In a concerning cybersecurity revelation, researchers have identified that thousands of home and small office routers manufactured by Asus are being compromised by a stealthy backdoor that can survive reboots and firmware updates. This attack is believed to be orchestrated by a nation-state or a similarly well-resourced threat actor, posing serious risks to users worldwide.
The unknown attackers are exploiting a series of now-patched vulnerabilities to gain unauthorized access to these devices. Alarmingly, some of these vulnerabilities have not been tracked through the internationally recognized CVE system, making them even more dangerous. Once the attackers gain administrative control, they proceed to install a public encryption key, allowing access to the device via SSH. This means that anyone possessing the private key can log in with full administrative rights, effectively compromising the device.
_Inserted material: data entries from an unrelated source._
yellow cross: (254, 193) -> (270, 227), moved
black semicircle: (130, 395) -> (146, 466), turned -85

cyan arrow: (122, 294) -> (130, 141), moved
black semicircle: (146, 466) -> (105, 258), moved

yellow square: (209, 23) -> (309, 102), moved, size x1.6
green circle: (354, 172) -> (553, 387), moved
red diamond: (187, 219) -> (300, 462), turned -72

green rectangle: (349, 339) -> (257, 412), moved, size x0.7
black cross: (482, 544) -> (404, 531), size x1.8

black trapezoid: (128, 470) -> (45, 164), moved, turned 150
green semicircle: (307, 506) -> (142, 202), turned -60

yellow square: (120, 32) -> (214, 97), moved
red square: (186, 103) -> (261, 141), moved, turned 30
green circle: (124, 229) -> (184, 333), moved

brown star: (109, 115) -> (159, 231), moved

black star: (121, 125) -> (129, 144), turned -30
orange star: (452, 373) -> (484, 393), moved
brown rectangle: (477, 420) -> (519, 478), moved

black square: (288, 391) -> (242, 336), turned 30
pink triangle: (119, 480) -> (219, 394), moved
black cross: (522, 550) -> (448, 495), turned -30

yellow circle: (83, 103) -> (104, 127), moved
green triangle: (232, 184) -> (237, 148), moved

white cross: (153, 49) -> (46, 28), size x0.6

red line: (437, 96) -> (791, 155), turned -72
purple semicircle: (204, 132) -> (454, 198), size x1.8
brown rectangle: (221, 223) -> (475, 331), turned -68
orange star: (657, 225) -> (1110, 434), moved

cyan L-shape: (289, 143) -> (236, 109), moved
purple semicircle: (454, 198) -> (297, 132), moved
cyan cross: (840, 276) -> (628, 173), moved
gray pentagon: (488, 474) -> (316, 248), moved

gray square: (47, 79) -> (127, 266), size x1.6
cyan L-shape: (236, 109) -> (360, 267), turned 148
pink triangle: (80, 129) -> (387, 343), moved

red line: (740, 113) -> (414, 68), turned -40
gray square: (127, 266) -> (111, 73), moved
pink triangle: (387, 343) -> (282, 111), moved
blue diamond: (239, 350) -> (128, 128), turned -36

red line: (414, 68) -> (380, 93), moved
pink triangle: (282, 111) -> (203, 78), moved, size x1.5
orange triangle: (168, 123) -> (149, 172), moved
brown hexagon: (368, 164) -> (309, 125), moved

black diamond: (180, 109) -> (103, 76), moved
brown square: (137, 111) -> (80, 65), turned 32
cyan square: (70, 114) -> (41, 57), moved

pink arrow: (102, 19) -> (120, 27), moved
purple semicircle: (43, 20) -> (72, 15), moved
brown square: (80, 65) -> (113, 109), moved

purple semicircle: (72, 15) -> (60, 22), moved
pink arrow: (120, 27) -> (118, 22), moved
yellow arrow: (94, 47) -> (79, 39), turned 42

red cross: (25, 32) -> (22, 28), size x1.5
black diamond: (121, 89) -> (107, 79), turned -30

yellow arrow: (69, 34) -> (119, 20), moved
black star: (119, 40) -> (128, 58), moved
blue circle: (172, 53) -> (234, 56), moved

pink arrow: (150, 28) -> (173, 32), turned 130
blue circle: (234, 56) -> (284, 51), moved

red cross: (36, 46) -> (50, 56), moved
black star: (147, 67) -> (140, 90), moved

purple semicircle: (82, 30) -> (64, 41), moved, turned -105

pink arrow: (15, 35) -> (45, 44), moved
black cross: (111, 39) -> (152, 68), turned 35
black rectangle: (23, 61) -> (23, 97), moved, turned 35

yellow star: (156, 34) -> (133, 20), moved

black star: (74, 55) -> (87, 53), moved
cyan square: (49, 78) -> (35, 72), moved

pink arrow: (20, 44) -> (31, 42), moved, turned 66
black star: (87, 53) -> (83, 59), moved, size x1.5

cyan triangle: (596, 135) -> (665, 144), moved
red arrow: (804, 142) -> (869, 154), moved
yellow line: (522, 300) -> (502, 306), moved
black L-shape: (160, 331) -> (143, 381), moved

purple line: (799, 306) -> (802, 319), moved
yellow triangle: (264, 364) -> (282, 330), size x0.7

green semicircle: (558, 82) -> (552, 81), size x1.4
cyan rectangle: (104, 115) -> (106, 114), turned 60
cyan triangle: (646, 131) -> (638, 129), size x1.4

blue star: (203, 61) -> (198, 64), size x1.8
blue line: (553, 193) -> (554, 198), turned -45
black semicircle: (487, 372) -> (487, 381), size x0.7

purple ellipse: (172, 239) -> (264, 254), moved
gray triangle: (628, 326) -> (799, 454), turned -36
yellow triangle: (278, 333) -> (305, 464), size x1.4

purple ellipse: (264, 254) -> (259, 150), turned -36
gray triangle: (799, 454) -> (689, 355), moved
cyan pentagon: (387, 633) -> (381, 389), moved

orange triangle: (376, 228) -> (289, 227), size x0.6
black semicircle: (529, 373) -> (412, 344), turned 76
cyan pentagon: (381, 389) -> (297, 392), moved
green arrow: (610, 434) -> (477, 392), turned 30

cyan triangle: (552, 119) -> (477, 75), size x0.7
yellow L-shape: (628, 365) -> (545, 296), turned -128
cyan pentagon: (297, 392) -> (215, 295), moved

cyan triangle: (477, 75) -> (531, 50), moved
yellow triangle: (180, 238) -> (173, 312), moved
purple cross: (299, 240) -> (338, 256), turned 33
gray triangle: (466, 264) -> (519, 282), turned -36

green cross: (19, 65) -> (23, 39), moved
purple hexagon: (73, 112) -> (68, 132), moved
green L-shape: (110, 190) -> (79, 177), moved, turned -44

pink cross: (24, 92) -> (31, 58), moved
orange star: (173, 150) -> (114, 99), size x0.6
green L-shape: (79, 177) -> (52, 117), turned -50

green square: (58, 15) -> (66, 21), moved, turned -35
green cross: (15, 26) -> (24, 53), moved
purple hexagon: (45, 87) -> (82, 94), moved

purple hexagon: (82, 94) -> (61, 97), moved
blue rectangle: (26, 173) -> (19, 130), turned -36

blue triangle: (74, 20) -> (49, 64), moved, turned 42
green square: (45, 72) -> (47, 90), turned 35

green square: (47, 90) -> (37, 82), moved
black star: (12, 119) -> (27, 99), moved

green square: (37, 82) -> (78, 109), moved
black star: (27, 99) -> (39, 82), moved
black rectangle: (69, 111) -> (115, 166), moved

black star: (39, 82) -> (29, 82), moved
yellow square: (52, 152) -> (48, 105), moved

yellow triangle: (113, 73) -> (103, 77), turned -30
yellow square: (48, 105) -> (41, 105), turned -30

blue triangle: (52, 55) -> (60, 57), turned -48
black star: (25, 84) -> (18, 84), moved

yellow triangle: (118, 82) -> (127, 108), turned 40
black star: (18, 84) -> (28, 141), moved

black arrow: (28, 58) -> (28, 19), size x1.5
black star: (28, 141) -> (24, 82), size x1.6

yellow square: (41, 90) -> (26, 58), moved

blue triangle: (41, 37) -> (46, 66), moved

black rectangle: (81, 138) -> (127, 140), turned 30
According to researchers from the security firm GreyNoise, “The attacker’s access survives both reboots and firmware updates, giving them durable control over affected devices.” This persistent access is maintained without deploying malware or leaving obvious traces. The attackers utilize a combination of authentication bypasses, exploit known vulnerabilities, and abuse legitimate configuration features to ensure their control remains intact.
GreyNoise has tracked approximately 9,000 devices globally that have been backdoored in this ongoing campaign, with the threat continuing to expand. Researchers have noted that there is currently no evidence indicating that the compromised devices have been utilized for any malicious activities. Instead, it appears that this operation is in its initial stages, with the threat actor amassing a significant number of compromised devices for potential future exploitation.
GreyNoise detected this campaign in mid-March and chose to hold off on public reporting until they notified unnamed government agencies. This precaution raises suspicions that the threat actor may have connections to a nation-state. Furthermore, the activity observed aligns with a larger campaign reported by fellow security firm Sekoia, which identified potential compromises affecting as many as 9,500 Asus routers under the moniker “ViciousTrap.”
The attackers are leveraging multiple vulnerabilities to backdoor the devices, including CVE-2023-39780, a command injection flaw that allows for the execution of system commands. Asus has patched this vulnerability in a recent firmware update. However, the remaining vulnerabilities, which have also been patched, have not been assigned CVE tracking designations for reasons that remain unclear.
Router users can determine if their devices are infected by inspecting the SSH settings in their configuration panel. Infected routers will show that they can be accessed via SSH over port 53282, utilizing a digital certificate with a truncated key that begins with ssh-rsa AAAAB3NzaC1yc2EAAAABIwAAAQEAo41nBoVFfj4HlVMGV+YPsxMDrMlbdDZ.... To eliminate the backdoor, users should remove the key and the port setting from their configurations.
Users can also check their system logs for any unauthorized access attempts through specific IP addresses: 101.99.91.151, 101.99.94.173, 79.141.163.179, or 111.90.146.237. It is crucial for all router users, regardless of brand, to ensure that their devices receive security updates promptly to mitigate such threats.